Quando te arranjas para sair


Quando te arranjas para sair

sei que o fazes mais por mim,

que nunca precisei disso para te amar,

do que pelos outros, que,

não te amando,



suportam-te porque te arranjas para mim.


5 comentários:

Kássia Kiss disse...

Este texto provoca-me uma certa dualidade de opiniões.
Por um lado, acho que é uma lindíssima declaração de amor.
Por outro, acho que nos devemos arranjar para nós próprios, para agradarmos a nós próprios. Isso aumenta a auto-estima. E não impede que se ame alguém :)

Pedro Guilherme-Moreira disse...

Ainda bem. Corre o risco de ser literatura, então:).

Kássia Kiss disse...

;-)

Anónimo disse...

Esta não percebi.
O que escreveu corre o risco de ser literatura? Ou quem não se arranja para si mesmo corre o risco de entrar, como personagem, na "sua" literatura? É que, sendo assim, só se for literatura do séc. XIX (em que o masculino via sempre, no arranjo delas, uma fonte de elevação do próprio ego.

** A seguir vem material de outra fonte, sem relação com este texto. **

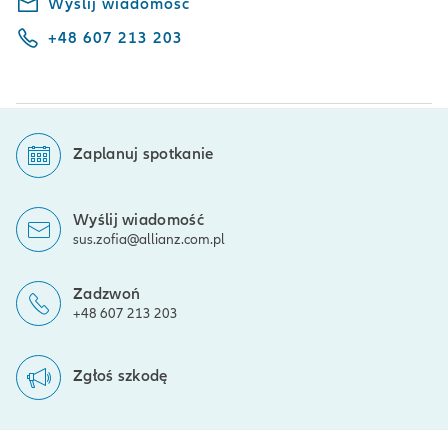
Wyślij wiadomość
+48 607 213 203
Zaplanuj spotkanie
Wyślij wiadomość
sus.zofia@allianz.com.pl
Zadzwoń
+48 607 213 203
Zgłoś szkodę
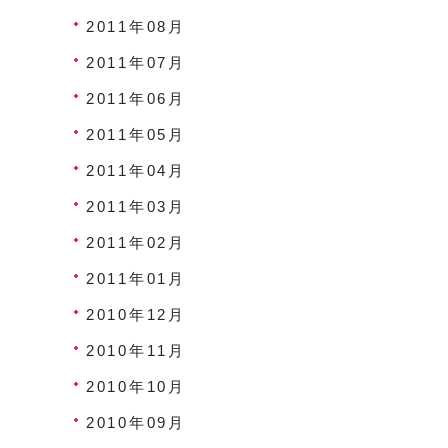
2011年08月
2011年07月
2011年06月
2011年05月
2011年04月
2011年03月
2011年02月
2011年01月
2010年12月
2010年11月
2010年10月
2010年09月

Há muita ideia feita por aqui. E é pena, porque alguns textos até são bem conseguidos.

Cumprimentos


Madalena Soares

Pedro Guilherme-Moreira disse...

Madalena, quem escreve pode ser interpretado de múltiplas formas e há na estética literária outras tantas opções - e momentos (no tempo histórico e no tempo próximo, momentos da cultura e momento do próprio escritor), que descarnam uma verdade de La Palice: qualquer texto pode ser atacado, e provavelmente com justiça, a não ser quando a crítica tem agenda e é malévola, o que não é, obviamente, o seu caso. O poema supra - que é obviamente um texto literário -tem forte carga subjectiva, ao contrário do que é costume, e é um acto de amor, se quiser de resistência, de dois amantes "contra" o mundo exterior. Não poderia ser moralista - é um erro deixar essa atitude infiltrar-se nos textos -, e, mesmo não o sendo, coloca as mulheres que cá vêm em sobressalto. Percebo porquê, mas o respeito pela mulher e o culto do feminino é uma condição do homem e da mulhere civilizados. Se ler o texto mais recente, "Vinho", verá a atitude de reverência (não de submissão) que mais não é do que a celebração da mulher. Ideias feitas? Bom, é como tudo: o texto demasiado original perde-se da literatura. A contenção é condição da arte. Não se esqueça que, não raro, o prosaico é mesmo aparente. Quem escreve deve vestir para depois despir (o texto), ou tirar a gordura. No fim, ele fica, muitas vezes, com uma aparência simpes. O que não quer dizer simplória. And so on...Obrigado.